__WHAT IS REQUIRED__
Going line by line through the data below, how many lines contain the word "CABLE"? Give only the number.

__DATA SECTION__
* * *

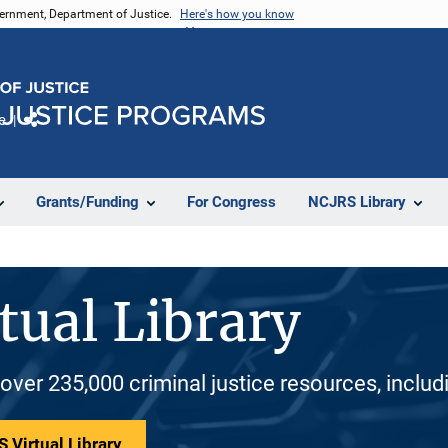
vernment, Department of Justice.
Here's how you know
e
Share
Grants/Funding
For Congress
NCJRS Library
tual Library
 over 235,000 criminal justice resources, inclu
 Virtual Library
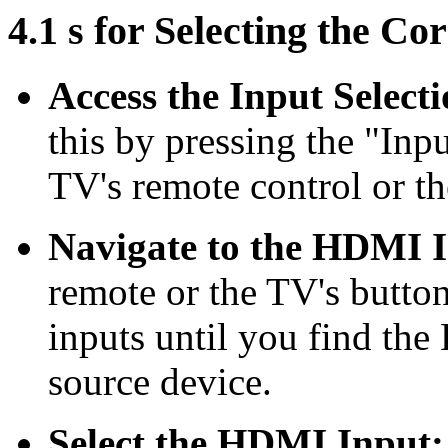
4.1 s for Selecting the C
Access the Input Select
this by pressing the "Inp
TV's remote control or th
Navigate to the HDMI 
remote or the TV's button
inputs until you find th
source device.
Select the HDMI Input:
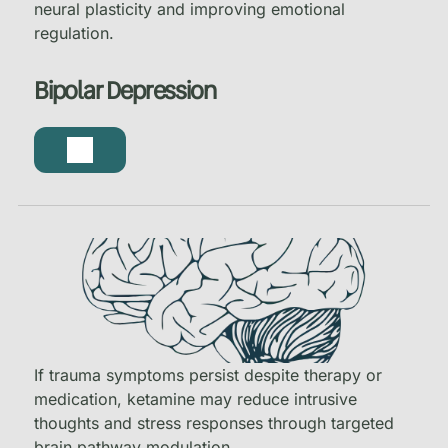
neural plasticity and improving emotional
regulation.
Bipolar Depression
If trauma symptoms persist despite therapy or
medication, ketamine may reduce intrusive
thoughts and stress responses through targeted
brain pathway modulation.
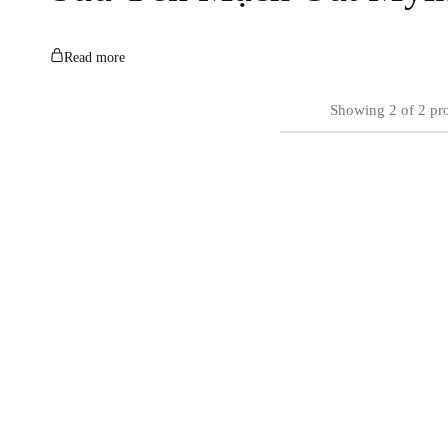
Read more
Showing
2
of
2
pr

* * *

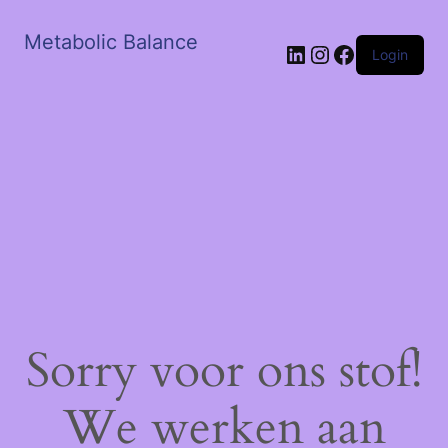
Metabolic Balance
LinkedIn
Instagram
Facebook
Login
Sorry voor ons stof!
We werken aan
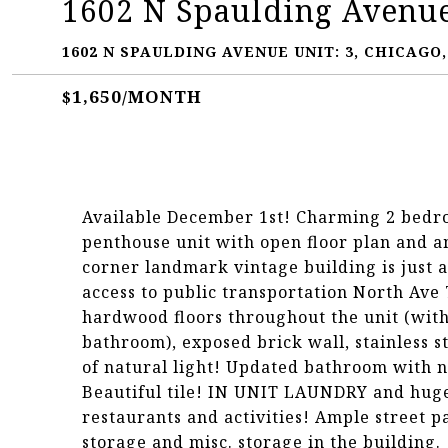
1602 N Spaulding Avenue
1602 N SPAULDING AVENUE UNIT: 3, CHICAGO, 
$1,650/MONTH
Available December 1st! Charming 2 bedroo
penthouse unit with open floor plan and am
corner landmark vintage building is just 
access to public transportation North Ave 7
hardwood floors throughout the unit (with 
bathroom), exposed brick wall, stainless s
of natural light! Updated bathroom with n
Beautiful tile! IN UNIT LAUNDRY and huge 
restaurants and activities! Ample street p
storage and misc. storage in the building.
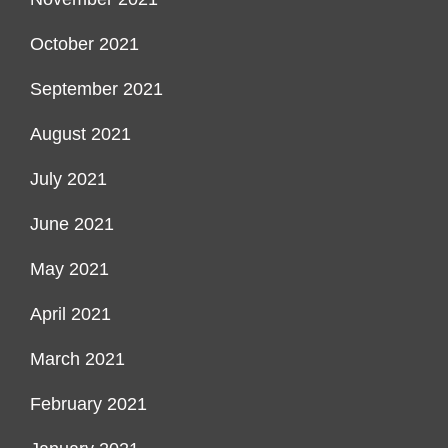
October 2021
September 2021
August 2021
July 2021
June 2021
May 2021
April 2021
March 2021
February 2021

* * *

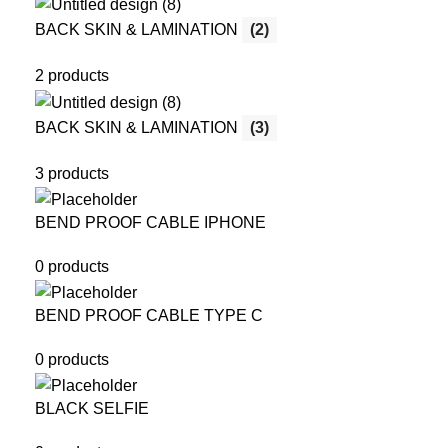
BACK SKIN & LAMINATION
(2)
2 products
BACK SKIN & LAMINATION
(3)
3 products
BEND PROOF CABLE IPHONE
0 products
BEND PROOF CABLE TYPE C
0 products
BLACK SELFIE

* * *

__OUTPUT OF THE EXERCISE__
2